::: Supplied records :::

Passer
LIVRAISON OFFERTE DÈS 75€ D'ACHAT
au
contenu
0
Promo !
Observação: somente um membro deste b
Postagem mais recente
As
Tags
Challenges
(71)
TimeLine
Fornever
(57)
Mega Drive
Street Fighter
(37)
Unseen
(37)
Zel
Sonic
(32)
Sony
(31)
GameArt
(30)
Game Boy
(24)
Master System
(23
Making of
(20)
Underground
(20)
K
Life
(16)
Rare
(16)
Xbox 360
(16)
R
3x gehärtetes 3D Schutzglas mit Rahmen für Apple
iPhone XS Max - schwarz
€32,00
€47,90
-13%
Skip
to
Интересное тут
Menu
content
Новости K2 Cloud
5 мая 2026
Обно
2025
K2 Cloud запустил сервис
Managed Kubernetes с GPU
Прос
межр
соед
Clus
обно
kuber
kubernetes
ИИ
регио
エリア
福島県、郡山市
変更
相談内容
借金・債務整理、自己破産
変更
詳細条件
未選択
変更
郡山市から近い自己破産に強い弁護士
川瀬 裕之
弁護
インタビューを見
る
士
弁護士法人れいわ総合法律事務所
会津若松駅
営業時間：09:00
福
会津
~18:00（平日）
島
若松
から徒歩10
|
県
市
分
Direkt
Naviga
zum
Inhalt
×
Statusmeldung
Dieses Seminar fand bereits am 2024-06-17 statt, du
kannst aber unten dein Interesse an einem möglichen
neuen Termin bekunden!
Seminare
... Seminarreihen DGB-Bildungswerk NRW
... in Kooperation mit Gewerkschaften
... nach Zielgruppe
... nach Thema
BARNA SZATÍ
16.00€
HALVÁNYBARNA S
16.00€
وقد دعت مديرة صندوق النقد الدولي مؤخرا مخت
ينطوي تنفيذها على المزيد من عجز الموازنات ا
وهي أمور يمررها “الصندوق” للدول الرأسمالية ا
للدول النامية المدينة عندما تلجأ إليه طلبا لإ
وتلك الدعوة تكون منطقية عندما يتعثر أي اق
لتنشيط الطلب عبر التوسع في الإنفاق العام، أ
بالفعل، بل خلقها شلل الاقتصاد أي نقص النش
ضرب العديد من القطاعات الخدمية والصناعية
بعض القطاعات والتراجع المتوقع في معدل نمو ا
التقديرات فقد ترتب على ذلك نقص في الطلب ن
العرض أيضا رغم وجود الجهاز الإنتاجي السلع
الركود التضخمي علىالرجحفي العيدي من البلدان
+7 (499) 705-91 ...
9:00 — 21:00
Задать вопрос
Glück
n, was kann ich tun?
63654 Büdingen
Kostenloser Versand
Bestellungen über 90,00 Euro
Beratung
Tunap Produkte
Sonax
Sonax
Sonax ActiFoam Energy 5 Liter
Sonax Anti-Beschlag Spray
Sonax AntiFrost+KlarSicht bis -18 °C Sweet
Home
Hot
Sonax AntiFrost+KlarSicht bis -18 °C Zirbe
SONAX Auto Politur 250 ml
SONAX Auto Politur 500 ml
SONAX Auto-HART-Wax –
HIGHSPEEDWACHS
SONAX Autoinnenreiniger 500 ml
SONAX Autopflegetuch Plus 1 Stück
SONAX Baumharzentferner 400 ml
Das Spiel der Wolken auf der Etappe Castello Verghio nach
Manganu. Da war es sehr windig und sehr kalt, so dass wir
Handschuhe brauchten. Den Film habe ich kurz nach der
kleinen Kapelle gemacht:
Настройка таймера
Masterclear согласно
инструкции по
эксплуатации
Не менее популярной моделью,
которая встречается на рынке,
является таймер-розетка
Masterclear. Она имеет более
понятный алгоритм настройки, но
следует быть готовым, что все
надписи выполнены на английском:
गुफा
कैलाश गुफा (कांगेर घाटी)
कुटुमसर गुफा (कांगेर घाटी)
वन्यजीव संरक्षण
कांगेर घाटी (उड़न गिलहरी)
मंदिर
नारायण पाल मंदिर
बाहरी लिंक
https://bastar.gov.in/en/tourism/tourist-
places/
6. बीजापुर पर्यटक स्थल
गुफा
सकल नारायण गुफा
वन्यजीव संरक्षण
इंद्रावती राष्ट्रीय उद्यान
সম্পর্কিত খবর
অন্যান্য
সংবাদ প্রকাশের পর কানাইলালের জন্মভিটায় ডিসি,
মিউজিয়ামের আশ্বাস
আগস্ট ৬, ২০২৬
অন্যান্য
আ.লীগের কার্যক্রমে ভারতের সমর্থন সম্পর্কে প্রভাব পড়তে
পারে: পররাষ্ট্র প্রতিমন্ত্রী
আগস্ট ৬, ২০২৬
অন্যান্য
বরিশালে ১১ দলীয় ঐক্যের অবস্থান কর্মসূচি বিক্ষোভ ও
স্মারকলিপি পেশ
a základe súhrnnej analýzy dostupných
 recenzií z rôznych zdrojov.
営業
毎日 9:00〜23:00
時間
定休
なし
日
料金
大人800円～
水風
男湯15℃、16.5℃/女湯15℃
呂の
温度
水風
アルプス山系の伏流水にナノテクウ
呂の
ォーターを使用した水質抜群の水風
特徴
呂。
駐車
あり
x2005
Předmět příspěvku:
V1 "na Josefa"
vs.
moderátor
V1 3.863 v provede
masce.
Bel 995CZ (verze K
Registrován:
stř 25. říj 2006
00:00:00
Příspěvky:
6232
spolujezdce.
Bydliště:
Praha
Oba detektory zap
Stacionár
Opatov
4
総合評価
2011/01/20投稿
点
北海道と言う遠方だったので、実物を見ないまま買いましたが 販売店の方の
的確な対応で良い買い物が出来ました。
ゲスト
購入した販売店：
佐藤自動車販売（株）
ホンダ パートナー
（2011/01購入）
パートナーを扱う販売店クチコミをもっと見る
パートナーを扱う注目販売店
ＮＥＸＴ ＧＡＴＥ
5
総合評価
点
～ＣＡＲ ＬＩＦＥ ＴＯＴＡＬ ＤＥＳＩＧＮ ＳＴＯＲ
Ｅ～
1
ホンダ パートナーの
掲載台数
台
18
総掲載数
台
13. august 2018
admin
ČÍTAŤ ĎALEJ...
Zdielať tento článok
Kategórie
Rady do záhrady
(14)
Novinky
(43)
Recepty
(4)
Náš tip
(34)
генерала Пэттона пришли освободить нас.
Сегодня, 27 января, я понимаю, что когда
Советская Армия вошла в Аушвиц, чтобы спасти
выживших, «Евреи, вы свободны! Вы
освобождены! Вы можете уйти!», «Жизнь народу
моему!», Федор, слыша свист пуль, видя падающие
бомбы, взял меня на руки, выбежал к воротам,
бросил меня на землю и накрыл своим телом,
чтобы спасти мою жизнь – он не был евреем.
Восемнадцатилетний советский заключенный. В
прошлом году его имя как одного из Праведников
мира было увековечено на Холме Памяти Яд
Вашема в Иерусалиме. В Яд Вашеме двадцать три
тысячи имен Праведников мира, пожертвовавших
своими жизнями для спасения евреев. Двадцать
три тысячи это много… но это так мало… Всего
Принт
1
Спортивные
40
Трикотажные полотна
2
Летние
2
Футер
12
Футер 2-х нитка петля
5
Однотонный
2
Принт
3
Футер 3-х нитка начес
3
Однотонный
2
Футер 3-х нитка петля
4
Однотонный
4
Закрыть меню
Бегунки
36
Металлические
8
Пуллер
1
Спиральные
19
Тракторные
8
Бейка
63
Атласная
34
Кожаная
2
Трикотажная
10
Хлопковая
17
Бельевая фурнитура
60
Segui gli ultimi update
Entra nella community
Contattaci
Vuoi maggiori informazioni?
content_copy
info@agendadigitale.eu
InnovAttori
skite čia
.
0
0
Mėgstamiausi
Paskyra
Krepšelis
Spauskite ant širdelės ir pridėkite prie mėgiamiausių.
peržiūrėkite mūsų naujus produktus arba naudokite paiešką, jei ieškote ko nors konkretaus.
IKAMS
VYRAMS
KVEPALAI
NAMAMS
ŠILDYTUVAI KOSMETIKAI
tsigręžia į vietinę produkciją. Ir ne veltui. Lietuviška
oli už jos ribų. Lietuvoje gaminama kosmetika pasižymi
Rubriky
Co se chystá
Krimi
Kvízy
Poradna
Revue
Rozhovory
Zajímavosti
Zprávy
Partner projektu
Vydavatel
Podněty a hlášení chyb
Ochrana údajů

:::

== Task prompt ==
Identify all lines in the records above with the word "чтобы".

== Answer for the task ==
Советская Армия вошла в Аушвиц, чтобы спасти
чтобы спасти мою жизнь – он не был евреем.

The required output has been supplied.